→ REQUIRED WORK:
Beginning at the line that contains "orts by businesses can create a ripple effect", reproduce the entries below exactly, ending with the line that contains "1500 Market St". Omit each picture.

→ PROVIDED RECORDS:
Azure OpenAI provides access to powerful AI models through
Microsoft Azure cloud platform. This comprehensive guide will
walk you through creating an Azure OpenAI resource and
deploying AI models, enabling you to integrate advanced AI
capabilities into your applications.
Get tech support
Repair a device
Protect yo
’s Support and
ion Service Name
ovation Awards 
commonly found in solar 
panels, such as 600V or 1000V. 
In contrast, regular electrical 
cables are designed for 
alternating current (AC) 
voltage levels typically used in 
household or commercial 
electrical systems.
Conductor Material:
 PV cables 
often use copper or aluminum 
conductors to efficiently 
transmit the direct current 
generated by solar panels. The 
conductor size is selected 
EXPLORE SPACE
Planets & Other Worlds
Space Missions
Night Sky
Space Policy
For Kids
* * *
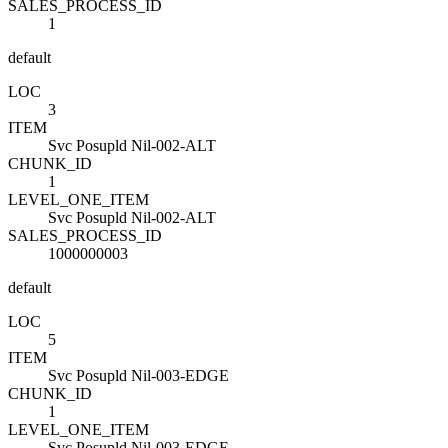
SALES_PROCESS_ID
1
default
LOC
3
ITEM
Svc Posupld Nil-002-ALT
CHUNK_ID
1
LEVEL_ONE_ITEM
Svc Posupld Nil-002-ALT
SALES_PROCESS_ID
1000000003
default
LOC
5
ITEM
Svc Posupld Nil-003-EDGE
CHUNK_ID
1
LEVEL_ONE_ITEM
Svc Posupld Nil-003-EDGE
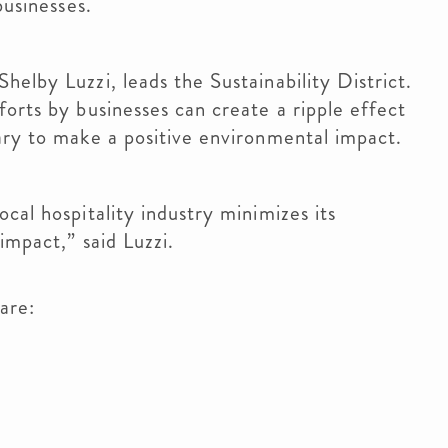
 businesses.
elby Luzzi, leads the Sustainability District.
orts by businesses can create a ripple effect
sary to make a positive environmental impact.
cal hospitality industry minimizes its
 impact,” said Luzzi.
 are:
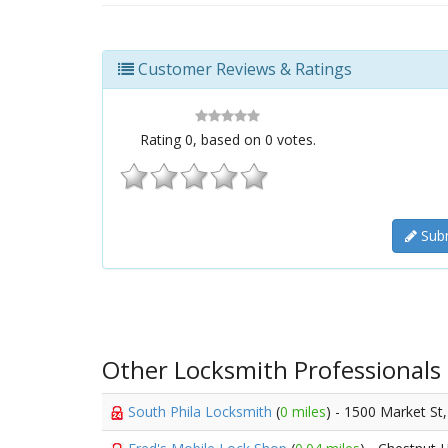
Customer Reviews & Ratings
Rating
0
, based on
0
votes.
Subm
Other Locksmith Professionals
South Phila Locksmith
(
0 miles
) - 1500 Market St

→ RESPONSE AREA:
orts by businesses can create a ripple effect
sary to make a positive environmental impact.
cal hospitality industry minimizes its
 impact,” said Luzzi.
 are:
Customer Reviews & Ratings
Rating
0
, based on
0
votes.
Subm
Other Locksmith Professionals
South Phila Locksmith
(
0 miles
) - 1500 Market St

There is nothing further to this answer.